▸ **Problem description**
Below is a set of records. Repeat them verbatim without the pictures.

▸ **Supplied data**
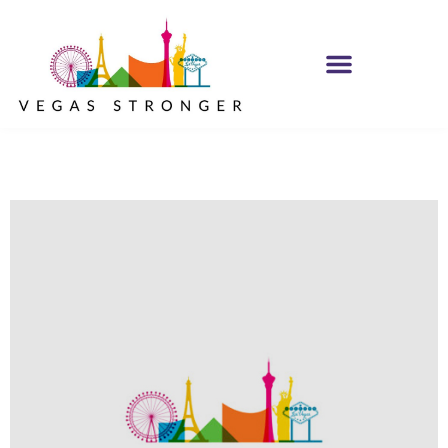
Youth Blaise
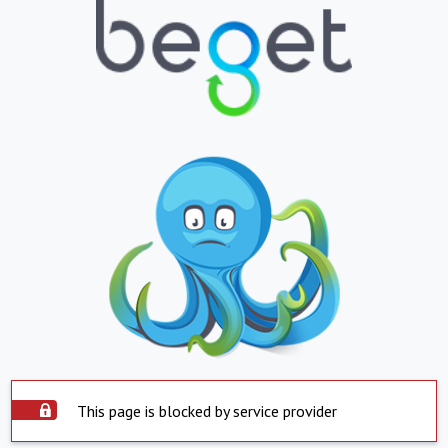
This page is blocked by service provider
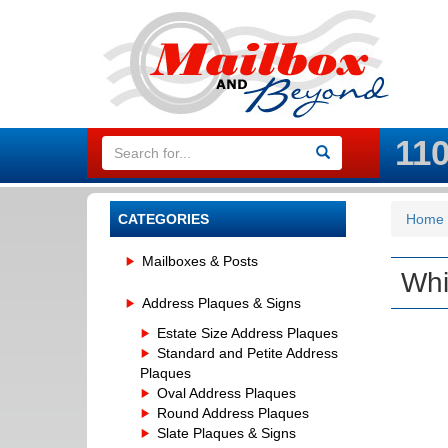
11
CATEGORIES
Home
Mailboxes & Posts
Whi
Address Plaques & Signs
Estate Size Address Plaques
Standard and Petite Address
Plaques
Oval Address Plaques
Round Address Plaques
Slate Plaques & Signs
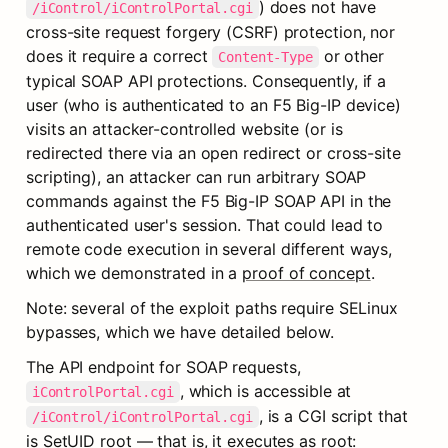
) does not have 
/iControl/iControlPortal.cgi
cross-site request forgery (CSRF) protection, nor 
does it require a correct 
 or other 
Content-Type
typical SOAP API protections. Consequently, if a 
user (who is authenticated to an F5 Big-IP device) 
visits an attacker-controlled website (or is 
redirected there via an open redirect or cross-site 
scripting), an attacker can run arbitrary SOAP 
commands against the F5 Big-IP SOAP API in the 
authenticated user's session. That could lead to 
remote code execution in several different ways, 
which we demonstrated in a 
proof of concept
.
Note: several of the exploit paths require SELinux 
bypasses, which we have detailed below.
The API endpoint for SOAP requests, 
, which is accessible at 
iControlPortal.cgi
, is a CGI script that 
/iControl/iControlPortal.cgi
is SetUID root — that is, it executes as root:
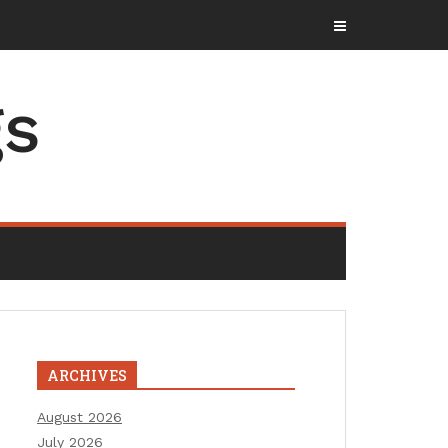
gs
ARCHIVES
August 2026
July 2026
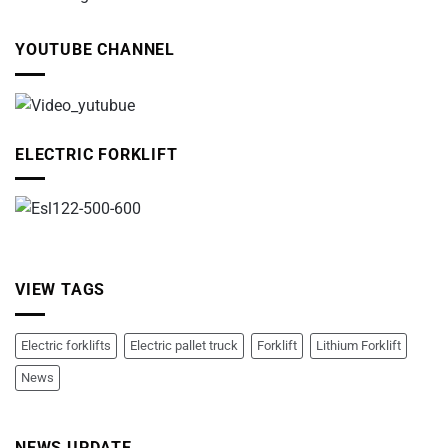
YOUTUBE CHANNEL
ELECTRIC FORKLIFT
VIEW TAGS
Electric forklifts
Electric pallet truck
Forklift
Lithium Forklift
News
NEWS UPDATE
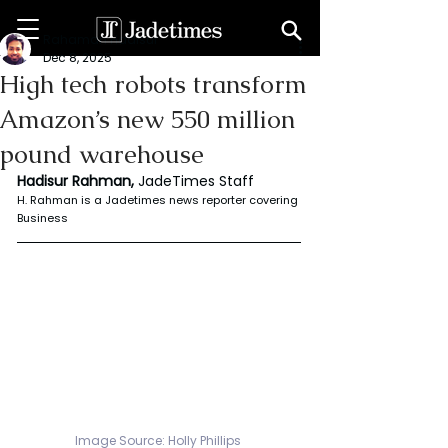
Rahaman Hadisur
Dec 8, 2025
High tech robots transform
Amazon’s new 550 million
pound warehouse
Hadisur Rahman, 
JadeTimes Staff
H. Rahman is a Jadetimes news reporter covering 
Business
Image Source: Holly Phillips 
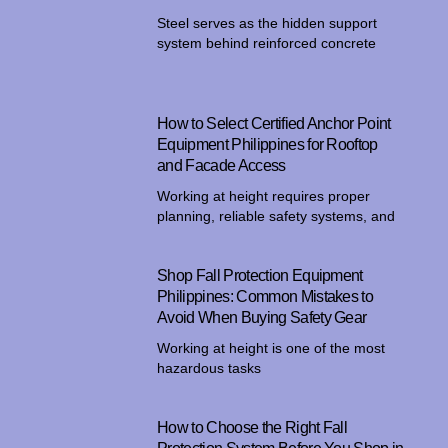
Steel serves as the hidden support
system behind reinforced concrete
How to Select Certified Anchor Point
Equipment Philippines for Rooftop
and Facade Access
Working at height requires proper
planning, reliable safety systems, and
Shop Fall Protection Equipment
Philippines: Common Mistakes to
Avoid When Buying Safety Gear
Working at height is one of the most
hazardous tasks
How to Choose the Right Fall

▸ **Written solution**
Youth Blaise
This page is blocked by service provider
11
CATEGORIES
Home
Mailboxes & Posts
Whi
Address Plaques & Signs
Estate Size Address Plaques
Standard and Petite Address
Plaques
Oval Address Plaques
Round Address Plaques
Slate Plaques & Signs
) does not have 
/iControl/iControlPortal.cgi
cross-site request forgery (CSRF) protection, nor 
does it require a correct 
 or other 
Content-Type
typical SOAP API protections. Consequently, if a 
user (who is authenticated to an F5 Big-IP device) 
visits an attacker-controlled website (or is 
redirected there via an open redirect or cross-site 
scripting), an attacker can run arbitrary SOAP 
commands against the F5 Big-IP SOAP API in the 
authenticated user's session. That could lead to 
remote code execution in several different ways, 
which we demonstrated in a 
proof of concept
.
Note: several of the exploit paths require SELinux 
bypasses, which we have detailed below.
The API endpoint for SOAP requests, 
, which is accessible at 
iControlPortal.cgi
, is a CGI script that 
/iControl/iControlPortal.cgi
is SetUID root — that is, it executes as root:
gs
ARCHIVES
August 2026
July 2026
YOUTUBE CHANNEL
ELECTRIC FORKLIFT
VIEW TAGS
Electric forklifts
Electric pallet truck
Forklift
Lithium Forklift
News
NEWS UPDATE
Rahaman Hadisur
Dec 8, 2025
High tech robots transform
Amazon’s new 550 million
pound warehouse
Hadisur Rahman, 
JadeTimes Staff
H. Rahman is a Jadetimes news reporter covering 
Business
Image Source: Holly Phillips 
Steel serves as the hidden support
system behind reinforced concrete
How to Select Certified Anchor Point
Equipment Philippines for Rooftop
and Facade Access
Working at height requires proper
planning, reliable safety systems, and
Shop Fall Protection Equipment
Philippines: Common Mistakes to
Avoid When Buying Safety Gear
Working at height is one of the most
hazardous tasks
How to Choose the Right Fall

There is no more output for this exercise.